Born in Rhode Island in 1934, Ted Berrigan, as Allen Ginsberg put it, "was a big man everyone says so, big father Figure Lower East Side, Big leader of middle generation postwar late XX Century U.S. poets—combining Beat, midamerican, New York & Classic Schools from Tulsa to St. Marks to Iowa to Essex England to Naropa social Poetics—big encourager of Elders and Consul to younger spirits." The Sonnets is his most celebrated work.

As a figure in the second generation of New York School Poets—along with Anne Waldman, Jim Harrison, Ron Padgett—Berrigan wrote a poetry inhabited by acquaintances, family, poet-friends, as well as by material stolen directly from said friends.
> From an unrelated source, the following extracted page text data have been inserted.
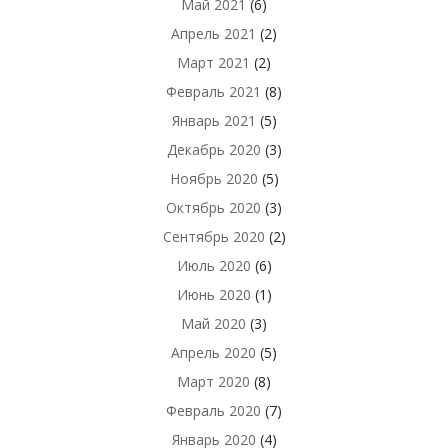
Май 2021
(6)
Апрель 2021
(2)
Март 2021
(2)
Февраль 2021
(8)
Январь 2021
(5)
Декабрь 2020
(3)
Ноябрь 2020
(5)
Октябрь 2020
(3)
Сентябрь 2020
(2)
Июль 2020
(6)
Июнь 2020
(1)
Май 2020
(3)
Апрель 2020
(5)
Март 2020
(8)
Февраль 2020
(7)
Январь 2020
(4)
His poetic influences show up in the work as casually as they were known to show up at his St. Marks apartment.

For example, one of The Sonnets begins, unapologetically, with a stolen line by Frank O'Hara, "Grace to be born again and live as variously as possible," and Sonnet II uses part of the title of a John Ashbery poem as its sixth line:

Dear Margie, hello It is 5.15 a.m.
dear Berrigan He died
Back to books. I read
It's 8.30 p.m. in New York and I've been running
   around all day
old come-all-ye's streel into the streets Yes, it is
   now,
How Much Longer Shall I Be Able To Inhabit The
   Divine
and the day is bright gray turning green

In these poems, appropriation is a form of intimacy, and chance operations reflect the chance nature of Berrigan's life—as well as his interest in John Cage's Silence. The Sonnets is arranged around the repetition of key lines and figures. Sentences are broken and phrases rearranged at random, resulting in sonnets less strict than Berrigan's ancestors'. In an interview with Anne Waldman and Jim Cohn, he remarks:

I read Shakespeare and I liked it, too. I just thought it was a little neat, but I saw you could make it less neat, you could cut off the edges. Bill Burroughs, John Cage, all that stuff was in the air. I don't know what I thought, I just thought I could do it and then it happened.

The poet Alice Notley writes in her introduction to his selected work: "Ted always used to say that The Sonnets has a plot very like Shakespeare's Sonnets involving friendships and triangular love relationships; but where Shakespeare's plot is patterned chronologically Ted's is patterned simultaneously."